++++ THE RECORDS
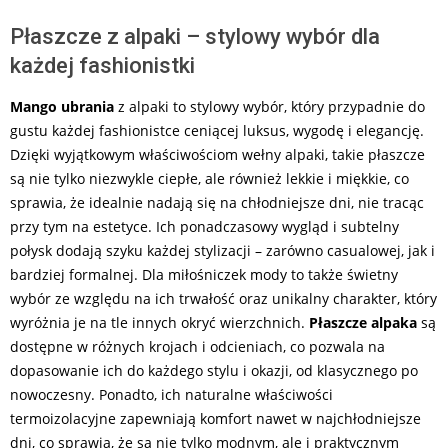
Płaszcze z alpaki – stylowy wybór dla
każdej fashionistki
Mango ubrania
z alpaki to stylowy wybór, który przypadnie do
gustu każdej fashionistce ceniącej luksus, wygodę i elegancję.
Dzięki wyjątkowym właściwościom wełny alpaki, takie płaszcze
są nie tylko niezwykle ciepłe, ale również lekkie i miękkie, co
sprawia, że idealnie nadają się na chłodniejsze dni, nie tracąc
przy tym na estetyce. Ich ponadczasowy wygląd i subtelny
połysk dodają szyku każdej stylizacji – zarówno casualowej, jak i
bardziej formalnej. Dla miłośniczek mody to także świetny
wybór ze względu na ich trwałość oraz unikalny charakter, który
wyróżnia je na tle innych okryć wierzchnich.
Płaszcze alpaka
są
dostępne w różnych krojach i odcieniach, co pozwala na
dopasowanie ich do każdego stylu i okazji, od klasycznego po
nowoczesny. Ponadto, ich naturalne właściwości
termoizolacyjne zapewniają komfort nawet w najchłodniejsze
dni, co sprawia, że są nie tylko modnym, ale i praktycznym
++++++++
> REQUIRED WORK: Go through the listing above and retype it exactly, skipping every picture.

> ANSWER:
Płaszcze z alpaki – stylowy wybór dla
każdej fashionistki
Mango ubrania
z alpaki to stylowy wybór, który przypadnie do
gustu każdej fashionistce ceniącej luksus, wygodę i elegancję.
Dzięki wyjątkowym właściwościom wełny alpaki, takie płaszcze
są nie tylko niezwykle ciepłe, ale również lekkie i miękkie, co
sprawia, że idealnie nadają się na chłodniejsze dni, nie tracąc
przy tym na estetyce. Ich ponadczasowy wygląd i subtelny
połysk dodają szyku każdej stylizacji – zarówno casualowej, jak i
bardziej formalnej. Dla miłośniczek mody to także świetny
wybór ze względu na ich trwałość oraz unikalny charakter, który
wyróżnia je na tle innych okryć wierzchnich.
Płaszcze alpaka
są
dostępne w różnych krojach i odcieniach, co pozwala na
dopasowanie ich do każdego stylu i okazji, od klasycznego po
nowoczesny. Ponadto, ich naturalne właściwości
termoizolacyjne zapewniają komfort nawet w najchłodniejsze
dni, co sprawia, że są nie tylko modnym, ale i praktycznym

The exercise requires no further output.